What the task asks
A word-for-word copy of the data, with no images, is the required answer.

Material for this task
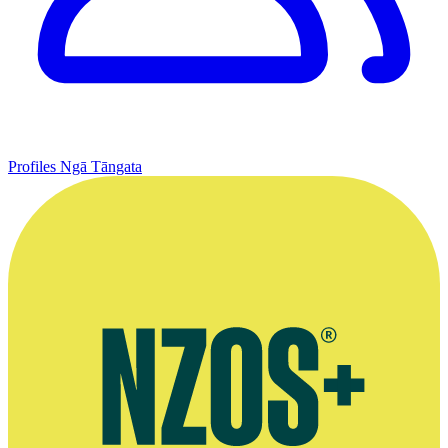
Profiles
Ngā Tāngata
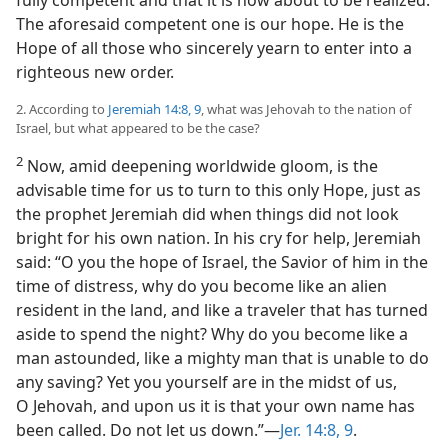
fully competent and that it is now about to be realized.
The aforesaid competent one is our hope. He is the
Hope of all those who sincerely yearn to enter into a
righteous new order.
2. According to
Jeremiah 14:8, 9
, what was Jehovah to the nation of
Israel, but what appeared to be the case?
2
Now, amid deepening worldwide gloom, is the
advisable time for us to turn to this only Hope, just as
the prophet Jeremiah did when things did not look
bright for his own nation. In his cry for help, Jeremiah
said: “O you the hope of Israel, the Savior of him in the
time of distress, why do you become like an alien
resident in the land, and like a traveler that has turned
aside to spend the night? Why do you become like a
man astounded, like a mighty man that is unable to do
any saving? Yet you yourself are in the midst of us,
O Jehovah, and upon us it is that your own name has
been called. Do not let us down.”​—
Jer. 14:8, 9
.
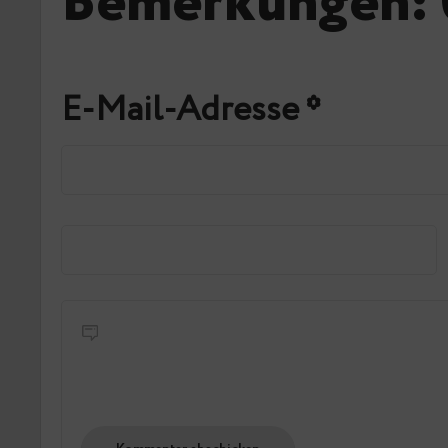
Bemerkungen: 
E-Mail-Adresse
*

Exercise solution
Profiles
Ngā Tāngata
fully competent and that it is now about to be realized.
The aforesaid competent one is our hope. He is the
Hope of all those who sincerely yearn to enter into a
righteous new order.
2. According to
Jeremiah 14:8, 9
, what was Jehovah to the nation of
Israel, but what appeared to be the case?
2
Now, amid deepening worldwide gloom, is the
advisable time for us to turn to this only Hope, just as
the prophet Jeremiah did when things did not look
bright for his own nation. In his cry for help, Jeremiah
said: “O you the hope of Israel, the Savior of him in the
time of distress, why do you become like an alien
resident in the land, and like a traveler that has turned
aside to spend the night? Why do you become like a
man astounded, like a mighty man that is unable to do
any saving? Yet you yourself are in the midst of us,
O Jehovah, and upon us it is that your own name has
been called. Do not let us down.”​—
Jer. 14:8, 9
.
Bemerkungen: 
E-Mail-Adresse
*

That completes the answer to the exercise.